Nachgefragt: Marianne Di Donato – Mitarbeiterin Wohnen und «Freiwillige»
Marianne Di Donato startete im Januar 2021 während der Coronazeit als freiwillige Mitarbeiterin in der Lh und schenkte damals gleich zwei Klientinnen wertvolle Zeit und individuelle Begleitung. Seit Oktober 2022 ist sie offiziell als Mitarbeiterin Wohnen im Schoren 1 tätig und begleitet Bodil Lehmann weiterhin zusätzlich zu ihrem regulären Arbeitspensum auf freiwilliger Basis.

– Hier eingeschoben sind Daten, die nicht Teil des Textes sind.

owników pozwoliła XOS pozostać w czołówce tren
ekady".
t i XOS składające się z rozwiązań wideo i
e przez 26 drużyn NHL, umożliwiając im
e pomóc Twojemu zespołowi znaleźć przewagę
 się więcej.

Marianne, was sind deine Hauptaufgaben?
Meine Hauptaufgaben sind das Begleiten und Unterstützen der Bewohner:innen, dort wo sie Hilfe benötigen. Es ist eine vielseitige und abwechslungsreiche Tätigkeit und je nach Person ganz unterschiedlich. Es fängt an mit Frühstück zubereiten, Körperpflege, Termine der Bewohner:innen koordinieren und oft auch begleiten. Zusammen kochen, Reinigungsarbeiten, Einkäufe tätigen oder auch mal zusammen singen oder Spiele machen.

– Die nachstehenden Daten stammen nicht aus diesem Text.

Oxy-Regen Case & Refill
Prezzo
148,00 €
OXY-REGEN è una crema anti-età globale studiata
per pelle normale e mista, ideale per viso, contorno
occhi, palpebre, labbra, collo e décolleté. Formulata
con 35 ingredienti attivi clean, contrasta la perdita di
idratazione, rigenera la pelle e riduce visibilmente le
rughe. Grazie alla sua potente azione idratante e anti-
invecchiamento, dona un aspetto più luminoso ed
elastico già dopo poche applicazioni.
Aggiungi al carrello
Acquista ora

Welche Erfahrungen trägst du in deinem Rucksack mit, die für die Stelle nützlich sind?
Für mich sind die Erfahrungen in unserer Familie sehr nützlich. Kinder von klein auf bis ins Erwachsenenalter zu begleiten und zu unterstützen, ist eine wunderbare, aber auch sehr anspruchsvolle Aufgabe. Es beinhaltet viele verschiedene Tätigkeiten und eine grosse Flexibilität. Die unzähligen freiwilligen Einsätze in Altersheimen sowie das Leiten von Eltern- und Kinder-Turnen sind für mich von grossem Nutzen und haben mir viel Empathie eingebracht. Auch die jahrelange Erfahrung in der Gastronomie hat mich gelehrt, auf die Bedürfnisse unterschiedlicher Menschen einzugehen. Ich bin es gewohnt, in hektischen Momenten ruhig zu bleiben und den Überblick zu behalten.
Wie bist du zu deinem Job bei der Lh gekommen und was schätzt du an der Arbeit?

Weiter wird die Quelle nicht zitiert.